Scott rated Miss Edgeworth nearly as high as Miss Austen, and hers is the added honor of having inspired the author of _Waverley_ with a desire to emulate her power.[321] With these two novelists he associated Miss Ferrier, as well as the somewhat earlier writer, Fanny Burney.[322] Aside from these women and Henry Mackenzie, perhaps the highest praise that Scott bestowed on any contemporary novelist was given to Cooper. Here, as in the case of Byron, Scott seemed to ignore the other writer's indebtedness to himself.

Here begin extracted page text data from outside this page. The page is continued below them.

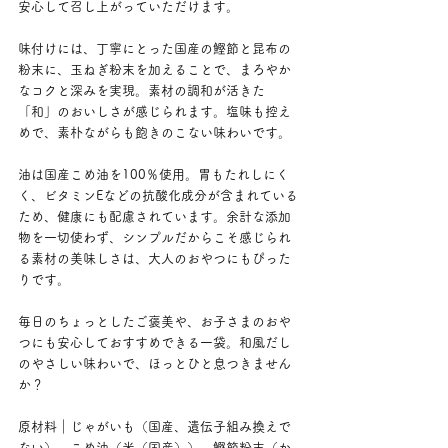
安心して召し上がっていただけます。
味付けには、丁寧にとった国産の鰹節と昆布の
粉末に、玉ねぎ粉末を加えることで、まろやか
なコクと深みを実現。素材の調和が活きた
「和」のおいしさが感じられます。塩味も控え
めで、素朴ながらも飽きのこない味わいです。
油は国産こめ油を100％使用。胃もたれしにく
く、ビタミンEなどの抗酸化成分が含まれている
ため、健康にも配慮されています。余計な添加
物を一切使わず、シンプルだからこそ感じられ
る素材の美味しさは、大人のおやつにもぴった
りです。
毎日のちょっとしたご褒美や、お子さまのおや
つにも安心しておすすめできる一袋。和風だし
のやさしい味わいで、ほっとひと息つきません
か？
原材料｜じゃがいも（国産、遺伝子組み換えで
ない）、こめ油（米（国産））、鰹節粉末（か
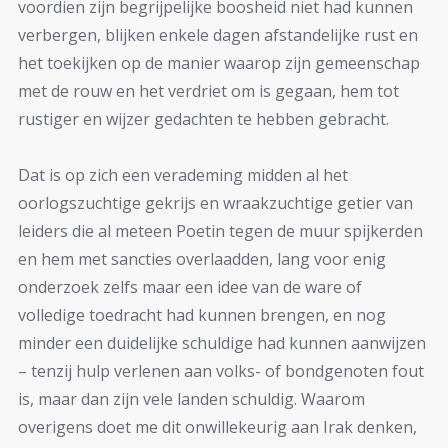
voordien zijn begrijpelijke boosheid niet had kunnen
verbergen, blijken enkele dagen afstandelijke rust en
het toekijken op de manier waarop zijn gemeenschap
met de rouw en het verdriet om is gegaan, hem tot
rustiger en wijzer gedachten te hebben gebracht.
Dat is op zich een verademing midden al het
oorlogszuchtige gekrijs en wraakzuchtige getier van
leiders die al meteen Poetin tegen de muur spijkerden
en hem met sancties overlaadden, lang voor enig
onderzoek zelfs maar een idee van de ware of
volledige toedracht had kunnen brengen, en nog
minder een duidelijke schuldige had kunnen aanwijzen
– tenzij hulp verlenen aan volks- of bondgenoten fout
is, maar dan zijn vele landen schuldig. Waarom
overigens doet me dit onwillekeurig aan Irak denken,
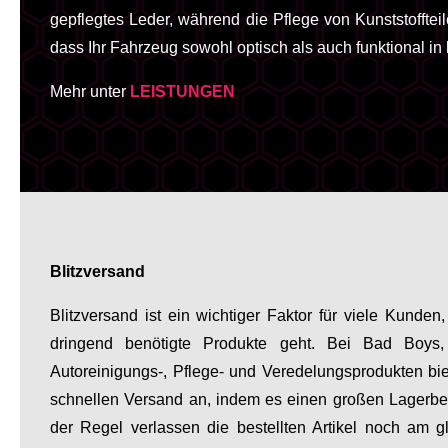
gepflegtes Leder, während die Pflege von Kunststofftei
dass Ihr Fahrzeug sowohl optisch als auch funktional in
Mehr unter
LEISTUNGEN
Blitzversand
Blitzversand ist ein wichtiger Faktor für viele Kund
dringend benötigte Produkte geht. Bei Bad Boys
Autoreinigungs-, Pflege- und Veredelungsprodukten b
schnellen Versand an, indem es einen großen Lagerbes
der Regel verlassen die bestellten Artikel noch am 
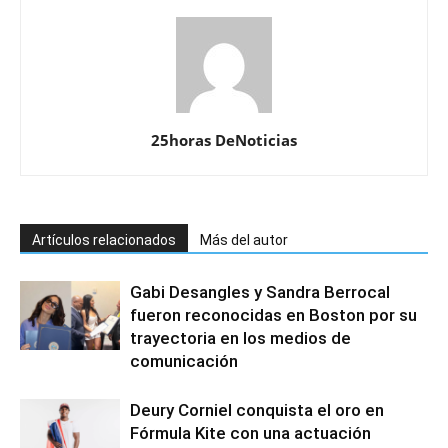
25horas DeNoticias
Artículos relacionados
Más del autor
Gabi Desangles y Sandra Berrocal
fueron reconocidas en Boston por su
trayectoria en los medios de
comunicación
Deury Corniel conquista el oro en
Fórmula Kite con una actuación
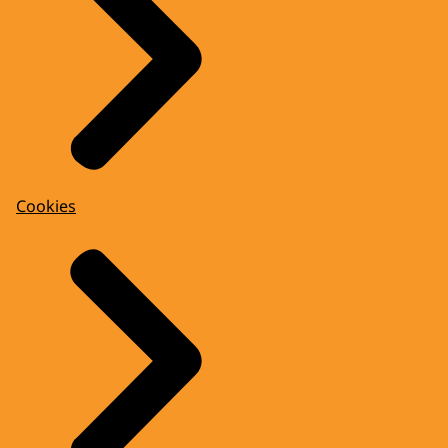
Cookies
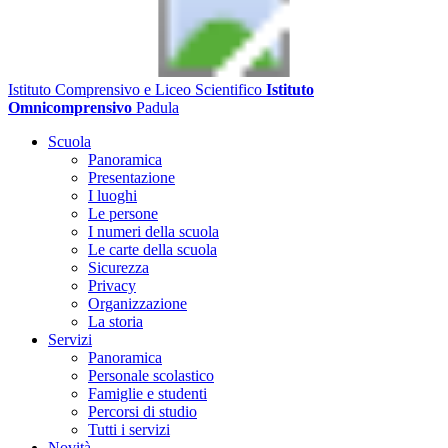
Istituto Comprensivo e Liceo Scientifico
Istituto
Omnicomprensivo
Padula
Scuola
Panoramica
Presentazione
I luoghi
Le persone
I numeri della scuola
Le carte della scuola
Sicurezza
Privacy
Organizzazione
La storia
Servizi
Panoramica
Personale scolastico
Famiglie e studenti
Percorsi di studio
Tutti i servizi
Novità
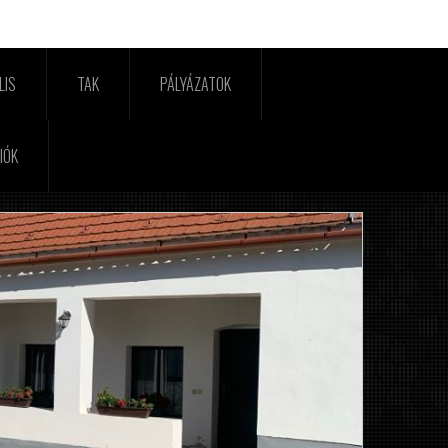
LIS
TAK
PÁLYÁZATOK
IÓK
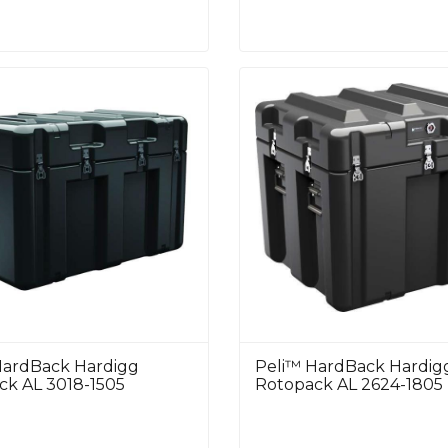
HardBack Hardigg
Peli™ HardBack Hardig
ck AL 3018-1505
Rotopack AL 2624-1805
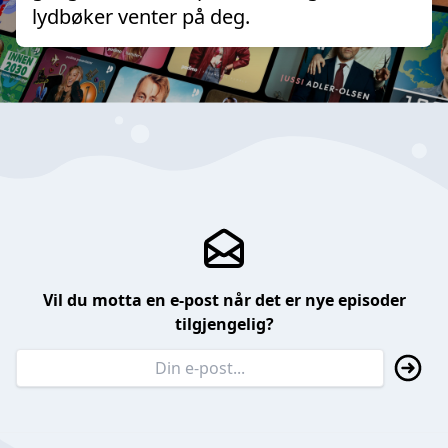
lydbøker venter på deg.
Vil du motta en e-post når det er nye episoder
tilgjengelig?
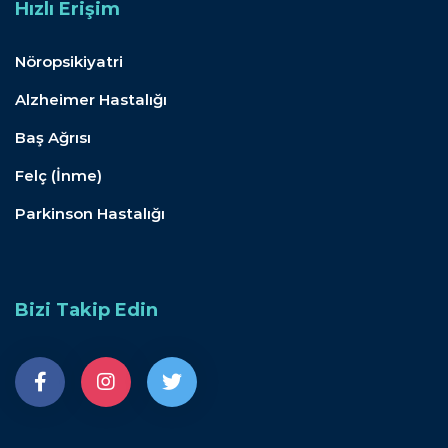
Hızlı Erişim
Nöropsikiyatri
Alzheimer Hastalığı
Baş Ağrısı
Felç (İnme)
Parkinson Hastalığı
Bizi Takip Edin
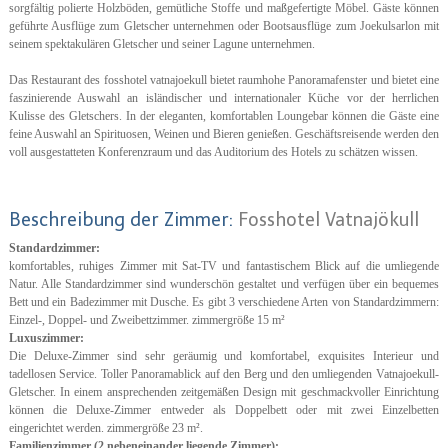
sorgfältig polierte Holzböden, gemütliche Stoffe und maßgefertigte Möbel. Gäste können
geführte Ausflüge zum Gletscher unternehmen oder Bootsausflüge zum Joekulsarlon mit
seinem spektakulären Gletscher und seiner Lagune unternehmen.
Das Restaurant des fosshotel vatnajoekull bietet raumhohe Panoramafenster und bietet eine
faszinierende Auswahl an isländischer und internationaler Küche vor der herrlichen
Kulisse des Gletschers. In der eleganten, komfortablen Loungebar können die Gäste eine
feine Auswahl an Spirituosen, Weinen und Bieren genießen. Geschäftsreisende werden den
voll ausgestatteten Konferenzraum und das Auditorium des Hotels zu schätzen wissen.
Beschreibung der Zimmer:
Fosshotel Vatnajökull
Standardzimmer:
komfortables, ruhiges Zimmer mit Sat-TV und fantastischem Blick auf die umliegende
Natur. Alle Standardzimmer sind wunderschön gestaltet und verfügen über ein bequemes
Bett und ein Badezimmer mit Dusche. Es gibt 3 verschiedene Arten von Standardzimmern:
Einzel-, Doppel- und Zweibettzimmer. zimmergröße 15 m²
Luxuszimmer:
Die Deluxe-Zimmer sind sehr geräumig und komfortabel, exquisites Interieur und
tadellosen Service. Toller Panoramablick auf den Berg und den umliegenden Vatnajoekull-
Gletscher. In einem ansprechenden zeitgemäßen Design mit geschmackvoller Einrichtung
können die Deluxe-Zimmer entweder als Doppelbett oder mit zwei Einzelbetten
eingerichtet werden. zimmergröße 23 m².
Familienzimmer (2 nebeneinander liegende Zimmer):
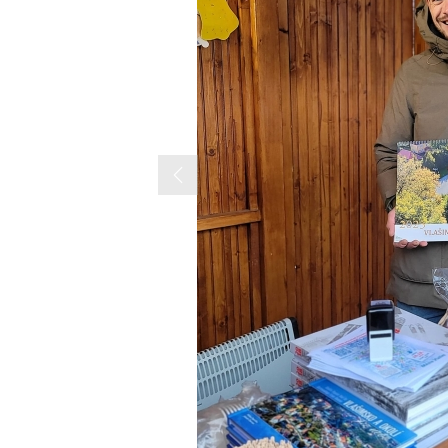
Previous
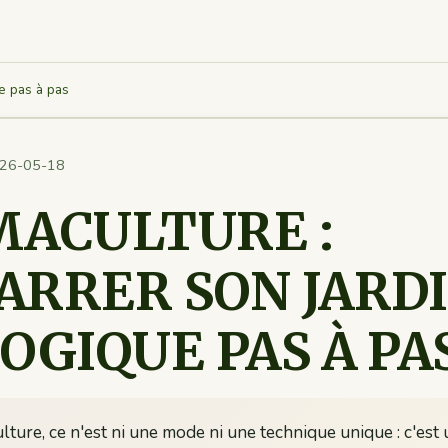
e pas à pas
26-05-18
ACULTURE :
RRER SON JARD
OGIQUE PAS À PA
lture, ce n'est ni une mode ni une technique unique : c'es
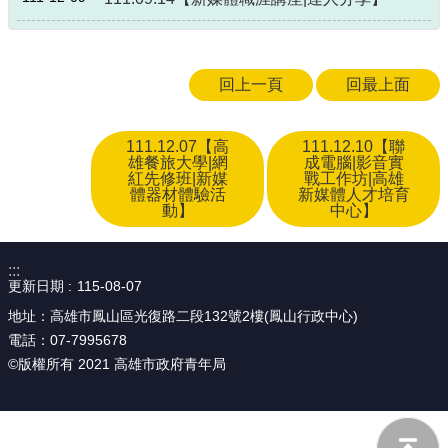
政
策
政
回上一頁
回最上面
府
網
站
111.12.07【高
111.12.10【聯
資
雄餐旅大學|網
成電腦|影音實
料
紅先修班|新媒
戰工作坊|高雄
開
體器材體驗活
新媒體人才培育
動】
中心】
放
宣
告
:::
更新日期
115-08-07
地址：高雄市鳳山區光復路二段132號2樓(鳳山行政中心)
電話：07-7995678
©版權所有 2021 高雄市政府青年局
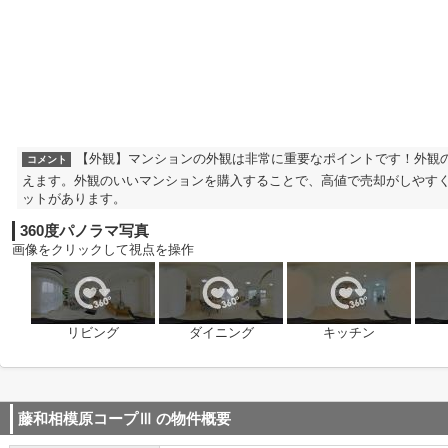
【外観】マンションの外観は非常に重要なポイントです！外観
コメント
えます。外観のいいマンションを購入することで、高値で売却がしやす
ットがあります。
360度パノラマ写真
画像をクリックして視点を操作
リビング
ダイニング
キッチン
藤和相模原コープⅢ
の物件概要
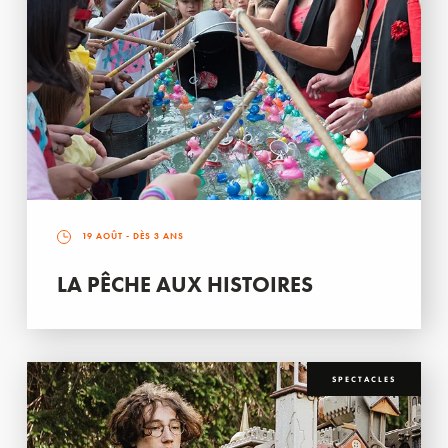
19 AOÛT
- DÈS 3 ANS
LA PÊCHE AUX HISTOIRES
SPECTACLES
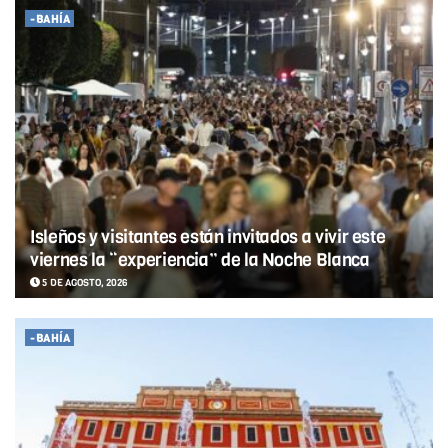
-BAHÍA
Isleños y visitantes están invitados a vivir este
viernes la “experiencia” de la Noche Blanca
5 DE AGOSTO, 2026
-BAHÍA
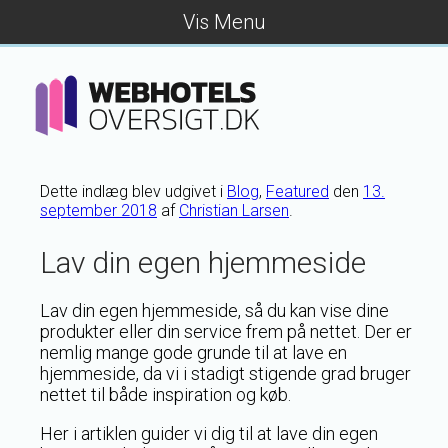
Vis Menu
Dette indlæg blev udgivet i
Blog
,
Featured
den
13.
september 2018
af
Christian Larsen
.
Lav din egen hjemmeside
Lav din egen hjemmeside, så du kan vise dine
produkter eller din service frem på nettet. Der er
nemlig mange gode grunde til at lave en
hjemmeside, da vi i stadigt stigende grad bruger
nettet til både inspiration og køb.
Her i artiklen guider vi dig til at lave din egen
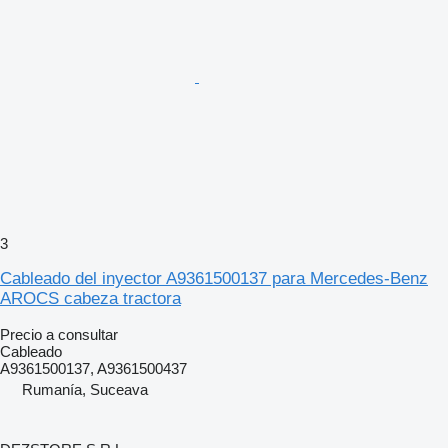
3
Cableado del inyector A9361500137 para Mercedes-Benz
AROCS cabeza tractora
Precio a consultar
Cableado
A9361500137, A9361500437
Rumanía, Suceava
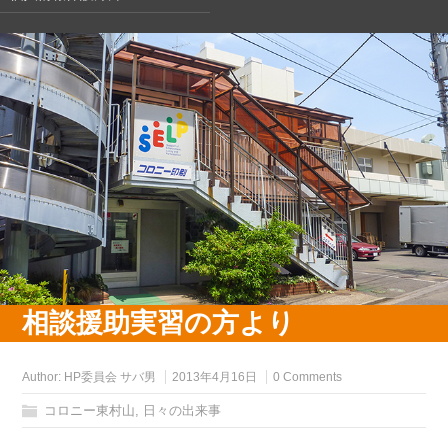
相談援助実習の方より
Author:
HP委員会 サバ男
2013年4月16日
0 Comments
コロニー東村山
,
日々の出来事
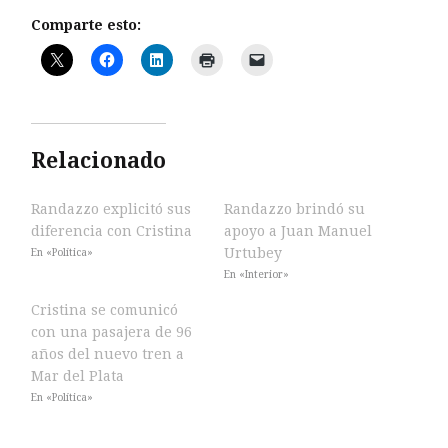
Comparte esto:
Relacionado
Randazzo explicitó sus
Randazzo brindó su
diferencia con Cristina
apoyo a Juan Manuel
Urtubey
En «Política»
En «Interior»
Cristina se comunicó
con una pasajera de 96
años del nuevo tren a
Mar del Plata
En «Política»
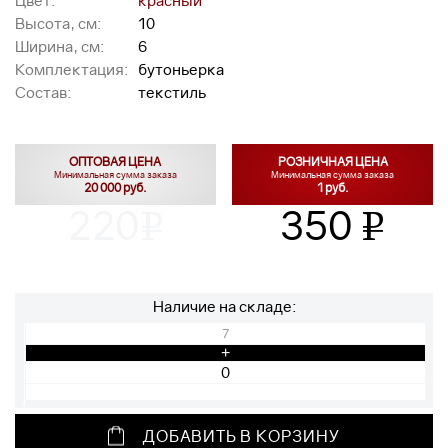
Цвет:
красный
Высота, см:
10
Ширина, см:
6
Комплектация:
бутоньерка
Состав:
текстиль
ОПТОВАЯ ЦЕНА
РОЗНИЧНАЯ ЦЕНА
Минимальная сумма заказа
Минимальная сумма заказа
20 000 руб.
1 руб.
220
350
v
v
Наличие на складе:
7
+
ДОБАВИТЬ В КОРЗИНУ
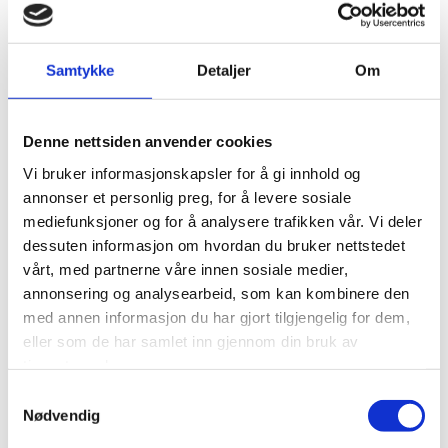
visse deler av innholdet. En informasjonskapsel er en
liten tekstfil som sendes fra vår webserver og lagres av
din nettleser. Informasjonen som lagres kan være
opplysninger om hvordan våre brukere har surfet på og
Samtykke
Detaljer
Om
anvendt våre nettsider, og om hvilken nettleser de har
brukt.
Denne nettsiden anvender cookies
Vi anvender statistikk om brukere og
trafikk/trafikkleverandører i aggregert form. Statistikken
Vi bruker informasjonskapsler for å gi innhold og
inneholder aldri noen form for personlig informasjon, alt
annonser et personlig preg, for å levere sosiale
er anonymt. IP-adresser lagres ikke i vår database der vi
mediefunksjoner og for å analysere trafikken vår. Vi deler
lagrer atferd på nettstedet, derfor kan informasjon om
dessuten informasjon om hvordan du bruker nettstedet
deg som bruker aldri kobles sammen med din identitet.
vårt, med partnerne våre innen sosiale medier,
Din IP-adresse lagres av sikkerhetsmessige årsaker bare i
annonsering og analysearbeid, som kan kombinere den
de tilfeller du selv aktivt registrerer deg på nettstedet.
med annen informasjon du har gjort tilgjengelig for dem,
Formål
eller som de har samlet inn gjennom din bruk av
tjenestene deres.
Utvikle og forbedre nettstedet gjennom å forstå
Samtykkevalg
hvordan det anvendes.
Nødvendig
Beregne og rapportere brukerantall og trafikk.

He speaks, in the general preface to the Waverley Novels, of "that striking field in which Mr.Cooper has achieved so many triumphs"; and at another time calls him "the justly celebrated American novelist." In his _Journal_ he comments on _The Red Rover_[323] and _The Prairie_;[324] _The Pilot_ he recommends warmly in a letter to Miss Edgeworth.[325] The personal relations between "the Scotch and American lions," as Scott called himself and Cooper, when they met in Parisian society in 1826,[326] had some interesting consequences.